The isotope community also developed various custom-made automatic samplers, mostly for high-resolution sampling of rainwater and/or surface water (e.g., Camacho Suarez et al., 2015; Conroy et al., 2016; Coplen et al., 2008; Muller et al., 2015; Neuhaus, 2016, 2018; Siebert, 2015; Terzer-Wassmuth et al., 2018; Zannoni et al., 2019). While some of these collectors are outlined in the corresponding patent specifications (Coplen, 2010; Neuhaus, 2016; Siebert, 2015), several others are only briefly described or not at all. We can imagine that, at least in some of these cases, the researchers did not provide details because they saw their collectors as means to an end, i.e., as tools helping to generate data on which they eventually concentrated.
Notable exceptions in this context are Hartmann et al. (2018) and Nelke et al. (2018), who do provide sufficient details on their devices to enable reproduction. The former authors use a peristaltic pump to inject water directly into airtight vials. Nelke et al. (2018), by contrast, utilize two peristaltic pumps to direct water into aluminum-lined bags using solenoid valves. Both collectors apparently focus on continuously flowing media (e.g., dripwater, surface water; instead of discontinuous media such as precipitation) and take discrete “snapshot” samples (instead of integral samples) of small to moderate size (12 and 250 mL, respectively). Moreover, their designs have in common that they are rather sophisticated. Yet, complexity can be a double-edged sword. While their technical solutions are certainly elegant, the advanced designs might be somewhat difficult to reproduce.

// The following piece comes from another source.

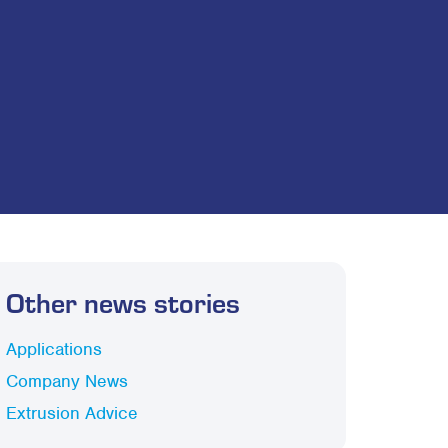
Other news stories
Applications
Company News
Extrusion Advice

Another noteworthy open-source device is the autonomous rainfall sampler by Ankor et al. (2019), which collects daily and monthly samples. Here, the water flows by gravity through the partly 3-D printed system and is elegantly guided by a split tipping bucket and a “water switch” into the daily and monthly bottles with volumes of 225 mL and 2 L, respectively. Unfortunately, a 13-week field test (mean temperature: 25.3 ∘C) revealed evaporative losses from the pre-filled bottles, resulting in remarkable δ18O changes. The latter ranged from about 1.10 ‰ to 2.63 ‰, depending on the bottle cap material. Only when paraffin oil was used in the collection bottles (see above) were the isotopic changes acceptable (approx. 0.14 ‰ for δ18O). To mitigate the evaporation effect, the authors suggest a coupled hydrologic–isotopic model that takes advantage of the combined daily and monthly sample collection and allows a back-calculation of the original sample volumes and isotopic compositions. Although such an approach might be an option, we think it would be more straightforward to minimize evaporation from the collection bottles in the first place.

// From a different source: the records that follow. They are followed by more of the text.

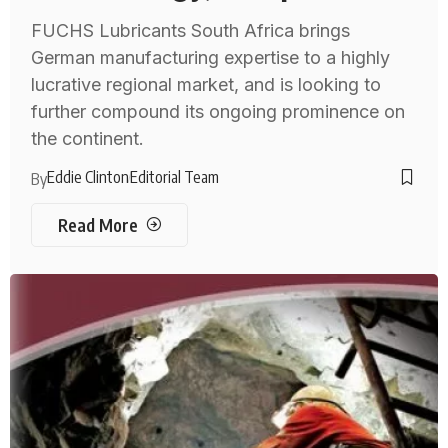
FUCHS Lubricants South Africa brings
German manufacturing expertise to a highly
lucrative regional market, and is looking to
further compound its ongoing prominence on
the continent.
Eddie Clinton
Editorial Team
By
Read More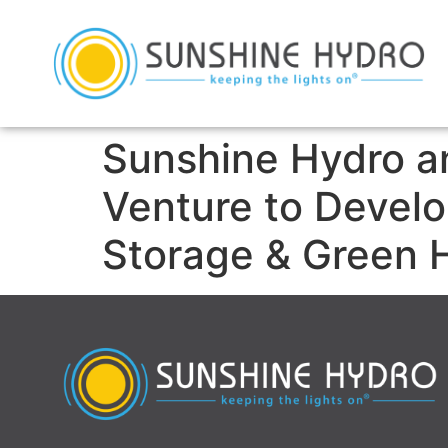
Sunshine Hydro a
Venture to Devel
Storage & Green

Here, we describe a complementary automatic rain sampler. Our simple, robust, and low-cost collector allows the timer-actuated collection of integral rain samples, with time intervals ranging from minutes to weeks. A combination of design features effectively reduces post-sampling evaporation. In the spirit of open science (see Ankor et al., 2019; Hartmann et al., 2018; Nelke et al., 2018), we provide a detailed description of our customizable collector and its components. Moreover, we present the results of a 26-week test addressing the evaporation reduction capacity of the device in a warm climate.

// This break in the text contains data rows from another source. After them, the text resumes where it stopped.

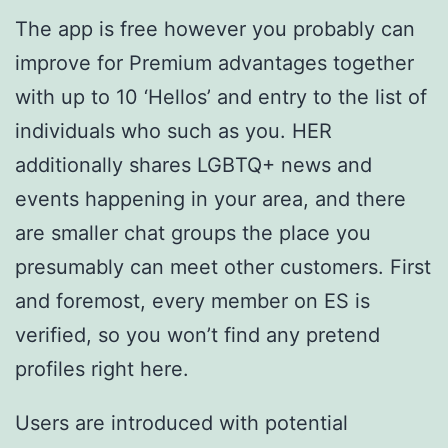
The app is free however you probably can
improve for Premium advantages together
with up to 10 ‘Hellos’ and entry to the list of
individuals who such as you. HER
additionally shares LGBTQ+ news and
events happening in your area, and there
are smaller chat groups the place you
presumably can meet other customers. First
and foremost, every member on ES is
verified, so you won’t find any pretend
profiles right here.
Users are introduced with potential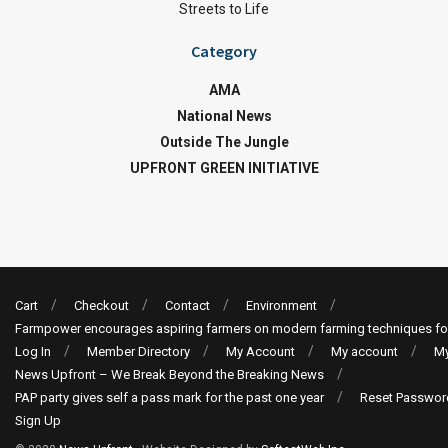
Streets to Life
Category
AMA
National News
Outside The Jungle
UPFRONT GREEN INITIATIVE
Cart
Checkout
Contact
Environment
Farmpower encourages aspiring farmers on modern farming techniques fo
Log In
Member Directory
My Account
My account
My
News Upfront – We Break Beyond the Breaking News
PAP party gives self a pass mark for the past one year
Reset Passwor
Sign Up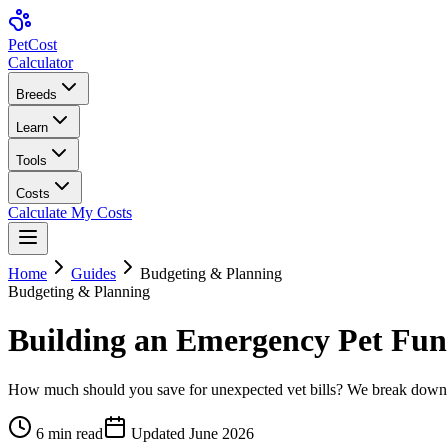
Pet
Cost
Calculator
Breeds
Learn
Tools
Costs
Calculate My Costs
Home
Guides
Budgeting & Planning
Budgeting & Planning
Building an Emergency Pet Fu
How much should you save for unexpected vet bills? We break down th
6
min read
Updated
June 2026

The following section gives an overview of the sampler design. Further details (bill of materials, technical drawings, circuit diagram, code, and manuals) enabling reproduction are provided in the Supplement and on the website at https://www.ufz.de/index.php?en=44048 (last access: 15 June 2019) (section Documentation).
The sampler collects rain by a funnel from which the water flows into a distribution unit, the core of the device (Fig. 1). It consists of two custom-made uniaxial discs (separated by a 2 mm neoprene rubber seal) with drill holes that are positioned opposite each other. The upper disc (PTFE) is the rotor (rotates clockwise) and has two drill holes fitted with push-in ports. The outer port is the rain inlet, and the inner port is the air outlet. The lower disc (PVC-U) is the stator (remains static) and features 36 ports that are arranged in two circles. The ports of the outer circle are connected to water tubes, and the ports of the inner circle are connected to air tubes (LDPE; see section “Pre-test of tubing materials” in the Supplement, incl. Fig. S1, Table S1).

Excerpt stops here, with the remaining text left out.